[Data supplied]

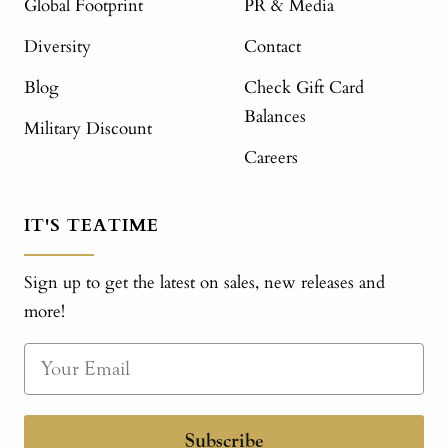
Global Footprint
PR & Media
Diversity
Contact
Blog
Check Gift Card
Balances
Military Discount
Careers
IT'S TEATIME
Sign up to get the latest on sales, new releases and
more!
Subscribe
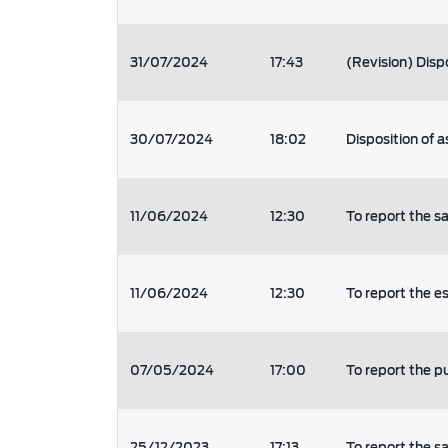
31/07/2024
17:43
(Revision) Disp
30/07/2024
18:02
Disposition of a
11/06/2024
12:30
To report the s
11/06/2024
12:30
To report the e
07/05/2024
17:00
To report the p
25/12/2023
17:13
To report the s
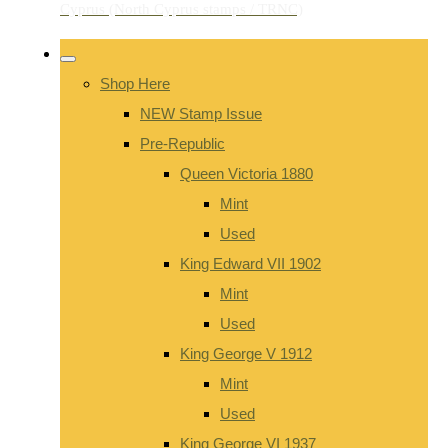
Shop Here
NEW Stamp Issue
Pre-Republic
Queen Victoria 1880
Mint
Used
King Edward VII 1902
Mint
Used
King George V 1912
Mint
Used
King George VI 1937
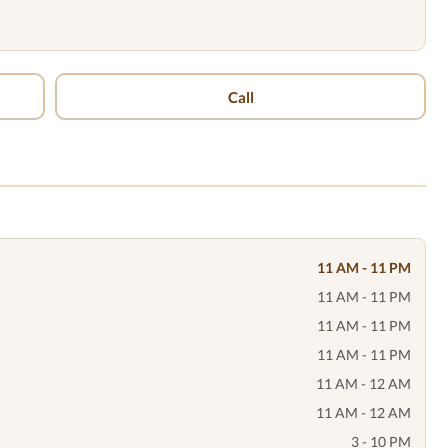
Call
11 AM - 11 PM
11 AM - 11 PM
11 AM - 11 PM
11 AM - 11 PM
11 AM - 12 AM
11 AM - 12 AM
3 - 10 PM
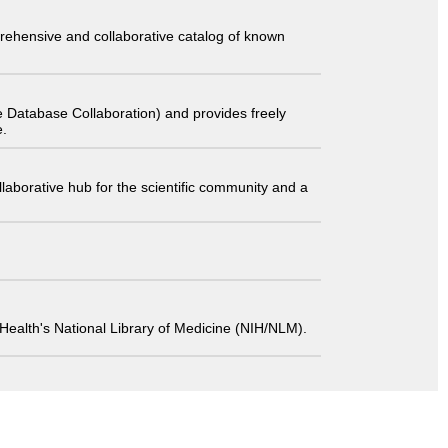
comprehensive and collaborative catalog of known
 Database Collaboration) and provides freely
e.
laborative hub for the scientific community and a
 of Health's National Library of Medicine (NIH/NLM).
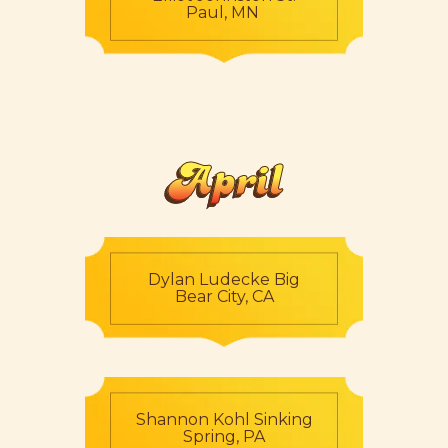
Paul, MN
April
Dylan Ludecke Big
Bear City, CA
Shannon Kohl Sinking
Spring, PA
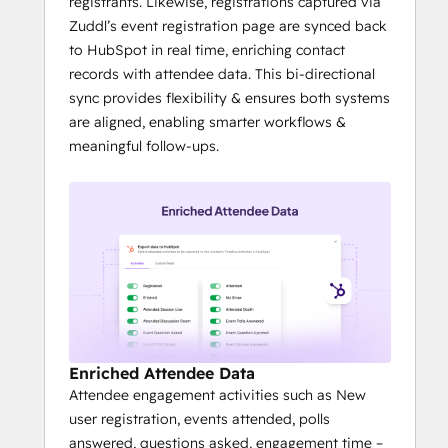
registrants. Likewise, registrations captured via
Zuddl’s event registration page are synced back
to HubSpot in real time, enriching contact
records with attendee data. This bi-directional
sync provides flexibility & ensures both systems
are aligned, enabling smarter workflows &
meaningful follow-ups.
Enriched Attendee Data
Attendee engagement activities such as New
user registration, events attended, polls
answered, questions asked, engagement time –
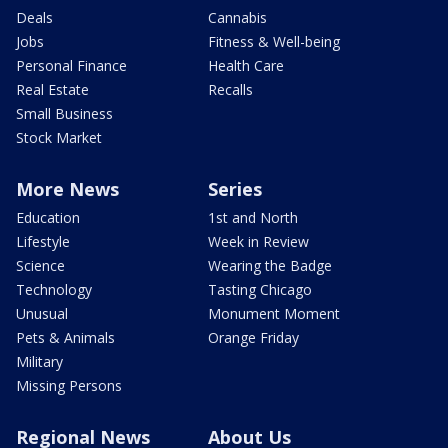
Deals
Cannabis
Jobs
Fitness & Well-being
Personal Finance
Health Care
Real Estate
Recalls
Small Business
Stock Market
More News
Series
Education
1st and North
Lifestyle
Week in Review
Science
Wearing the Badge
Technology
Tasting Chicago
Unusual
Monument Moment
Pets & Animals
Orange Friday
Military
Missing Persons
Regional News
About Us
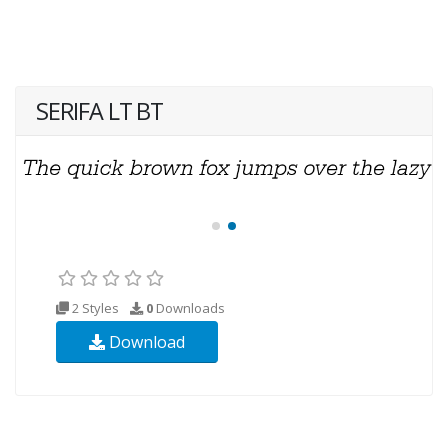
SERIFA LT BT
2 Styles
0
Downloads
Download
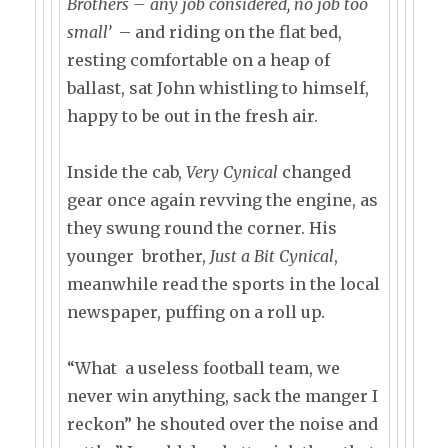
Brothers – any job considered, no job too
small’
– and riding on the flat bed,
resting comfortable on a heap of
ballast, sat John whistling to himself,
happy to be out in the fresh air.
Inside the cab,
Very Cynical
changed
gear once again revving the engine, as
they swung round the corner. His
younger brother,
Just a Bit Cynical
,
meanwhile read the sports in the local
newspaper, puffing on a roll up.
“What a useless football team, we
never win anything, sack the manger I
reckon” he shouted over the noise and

[What is needed] Without any pictures, print the whole listing again exactly as it stands.

[Answer for the task]
Global Footprint
PR & Media
Diversity
Contact
Blog
Check Gift Card
Balances
Military Discount
Careers
IT'S TEATIME
Sign up to get the latest on sales, new releases and
more!
Subscribe
31/07/2024
17:43
(Revision) Disp
30/07/2024
18:02
Disposition of a
11/06/2024
12:30
To report the s
11/06/2024
12:30
To report the e
07/05/2024
17:00
To report the p
25/12/2023
17:13
To report the s
Shop Here
NEW Stamp Issue
Pre-Republic
Queen Victoria 1880
Mint
Used
King Edward VII 1902
Mint
Used
King George V 1912
Mint
Used
King George VI 1937
Call
11 AM - 11 PM
11 AM - 11 PM
11 AM - 11 PM
11 AM - 11 PM
11 AM - 12 AM
11 AM - 12 AM
3 - 10 PM
comprehensive and collaborative catalog of known
 Database Collaboration) and provides freely
e.
laborative hub for the scientific community and a
 of Health's National Library of Medicine (NIH/NLM).
Paul, MN
April
Dylan Ludecke Big
Bear City, CA
Shannon Kohl Sinking
Spring, PA
registrants. Likewise, registrations captured via
Zuddl’s event registration page are synced back
to HubSpot in real time, enriching contact
records with attendee data. This bi-directional
sync provides flexibility & ensures both systems
are aligned, enabling smarter workflows &
meaningful follow-ups.
Enriched Attendee Data
Attendee engagement activities such as New
user registration, events attended, polls
answered, questions asked, engagement time –
Deals
Cannabis
Jobs
Fitness & Well-being
Personal Finance
Health Care
Real Estate
Recalls
Small Business
Stock Market
More News
Series
Education
1st and North
Lifestyle
Week in Review
Science
Wearing the Badge
Technology
Tasting Chicago
Unusual
Monument Moment
Pets & Animals
Orange Friday
Military
Missing Persons
Regional News
About Us
SERIFA LT BT
2 Styles
0
Downloads
Download
Brothers – any job considered, no job too
small’
– and riding on the flat bed,
resting comfortable on a heap of
ballast, sat John whistling to himself,
happy to be out in the fresh air.
Inside the cab,
Very Cynical
changed
gear once again revving the engine, as
they swung round the corner. His
younger brother,
Just a Bit Cynical
,
meanwhile read the sports in the local
newspaper, puffing on a roll up.
“What a useless football team, we
never win anything, sack the manger I
reckon” he shouted over the noise and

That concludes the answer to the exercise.